PAR CES MOTIFS, le comité de discipline :

AUTORISE le retrait du chef d’accusation 3 de la plainte;

PREND ACTE du plaidoyer de culpabilité de l’intimé sur chacun des chefs d’accusation 1, 2 et 4 de la plainte amendée portée contre lui;

DÉCLARE l’intimé coupable des chefs d’accusation 1, 2 et 4 de la plainte amendée;

ORDONNE la radiation temporaire de l’intimé comme membre de la Chambre de la sécurité financière pour une période de trois ans sur chacun des chefs d’accusation 1, 2 et 4, à être purgée de façon concurrente;

ORDONNE à la secrétaire du comité de discipline de faire publier aux frais de l’intimé  un avis de la présente décision dans un journal où l’intimé a son domicile professionnel et dans tout autre lieu où il a exercé ou pourrait exercer sa profession conformément à l’article 156 (5) du Code des professions (L.R.Q., c. C-26);

CONDAMNE l’intimé aux paiements des déboursés conformément à l’article 151 du Code des professions (L.R.Q., c.
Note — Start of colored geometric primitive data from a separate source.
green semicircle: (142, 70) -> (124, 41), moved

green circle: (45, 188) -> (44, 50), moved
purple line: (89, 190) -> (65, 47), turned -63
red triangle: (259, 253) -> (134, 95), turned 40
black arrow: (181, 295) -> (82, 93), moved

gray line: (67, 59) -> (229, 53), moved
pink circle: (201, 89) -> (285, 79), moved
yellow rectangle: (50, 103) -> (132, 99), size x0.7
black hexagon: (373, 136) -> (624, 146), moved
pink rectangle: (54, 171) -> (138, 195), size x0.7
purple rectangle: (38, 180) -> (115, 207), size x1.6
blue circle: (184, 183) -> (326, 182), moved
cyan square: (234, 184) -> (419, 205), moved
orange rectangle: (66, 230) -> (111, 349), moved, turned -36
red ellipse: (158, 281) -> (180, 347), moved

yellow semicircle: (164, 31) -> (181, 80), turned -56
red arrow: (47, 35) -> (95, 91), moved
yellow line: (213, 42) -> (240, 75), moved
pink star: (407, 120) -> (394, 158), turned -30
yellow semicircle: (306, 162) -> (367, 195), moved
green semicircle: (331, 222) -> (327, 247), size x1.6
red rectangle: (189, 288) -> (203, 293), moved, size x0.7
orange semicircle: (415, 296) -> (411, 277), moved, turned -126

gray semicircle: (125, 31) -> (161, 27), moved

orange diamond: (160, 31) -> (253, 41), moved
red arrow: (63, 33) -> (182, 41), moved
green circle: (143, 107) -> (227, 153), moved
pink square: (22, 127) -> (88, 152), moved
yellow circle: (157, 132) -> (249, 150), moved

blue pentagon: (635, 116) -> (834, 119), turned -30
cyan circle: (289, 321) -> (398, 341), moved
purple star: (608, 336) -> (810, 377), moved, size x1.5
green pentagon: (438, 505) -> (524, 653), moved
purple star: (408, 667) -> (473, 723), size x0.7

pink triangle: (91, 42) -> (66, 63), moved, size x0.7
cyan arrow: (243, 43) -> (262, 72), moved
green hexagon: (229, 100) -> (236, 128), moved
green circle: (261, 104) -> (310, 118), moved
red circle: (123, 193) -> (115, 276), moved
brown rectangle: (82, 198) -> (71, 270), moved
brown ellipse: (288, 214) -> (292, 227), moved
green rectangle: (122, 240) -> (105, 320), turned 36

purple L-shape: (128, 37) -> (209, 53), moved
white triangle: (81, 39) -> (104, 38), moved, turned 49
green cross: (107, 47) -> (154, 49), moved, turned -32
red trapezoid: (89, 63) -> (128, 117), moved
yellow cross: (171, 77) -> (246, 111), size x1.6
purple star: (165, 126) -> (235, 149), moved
C-26).

 

 

(s) Janine Kean __________________________________

Me Janine Kean

Présidente du comité de discipline

 

 

(s) Benoît Jolicoeur  __________________________________

Benoît Jolicoeur

Membre du comité de discipline

 

 

(s) Benoît Guilbault __________________________________

Benoît Guilbault

Membre du comité de discipline

 

 

 

Me Valérie Déziel

BÉLANGER, LONGTIN

Procureurs de la partie plaignante

 

Me Jacques Clément

JACQUES CLÉMENT, c.r.

Procureur de la partie intimée

 

Date d’audience :

16 novembre 2009

 

COPIE CONFORME À L'ORIGINAL SIGNÉ



[1] P-9 p. 21.

[2] Léna Thibault c. Jean-Eudes Arsenault, CD00-0735, rendue le 26 janvier 2009; Venise Lévesque c. Poirier, CD00-0696, rendue le 26 janvier 2009; Micheline Rioux c. Martin Beaulé, CD00-0659, rendue le 5 août 2008.